Modem Management when using pfSense multizone setup
-
in my old setup, Netgear WiFi Router with just 192.168 LAN, I would address my Netgear modem as 192.168.100.1. My new setup has 192.168, 172.16, and 10.0.0 zones. Firewall rules aside, can I still address the modem, (for mgmt purposes), by entering 192.168.100.1 into a PC browser? I'm assuming that the PC must be wired into my 192.168 switch. Do I have to be cautious about DHCP trying to allocate that modem IP address to some other device?
-
@oldsportbiker
Is the router / modem running in bridge or in router mode?
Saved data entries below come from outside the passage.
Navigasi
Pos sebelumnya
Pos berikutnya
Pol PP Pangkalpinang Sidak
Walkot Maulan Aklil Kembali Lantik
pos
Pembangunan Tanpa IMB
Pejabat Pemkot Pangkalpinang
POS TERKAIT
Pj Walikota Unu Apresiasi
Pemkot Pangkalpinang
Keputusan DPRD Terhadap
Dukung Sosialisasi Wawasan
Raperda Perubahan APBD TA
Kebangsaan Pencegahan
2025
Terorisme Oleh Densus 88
Does it provide a DHCP server on its LAN?Do you get the public IP on pfSense WAN now?
-
As long as you don't have the modem subnet assigned locally you should still be able to access it there.
You might have to add a VIP in the modem subnet to WAN and NAT to it if the modem really is a modem and the pfSense WAN has a public IP.
https://docs.netgate.com/pfsense/en/latest/recipes/modem-access.html
If the upsteam device is still a router you don't need to do any of that.
Steve
-
@stephenw10 FWIW no special setup is needed for Comcast/Xfinity in my case. I can access my self-owned Netgear cable modem from my LAN via its IP even though pfSense gets a public IP. I figure it must capture it.
AT&T DSL was the same for me, I could still connect to their DSL router even in bridge mode.
@oldsportbiker If your modem is 192.168.100.1 just try that IP, as long as your pfSense network is not 192.168.100.x/24 (e.g. 192.168.2.x/24) then it might just work. It won't work if two interfaces of pfSense hold/contain/use 192.168.100.x/24, it won't know where to send the packets.
-
Yes it depends on the modem. If it has a route to the pfSense WAN you don't need to do anything. Some modems do not and require you NAT to their subnet so they can reply.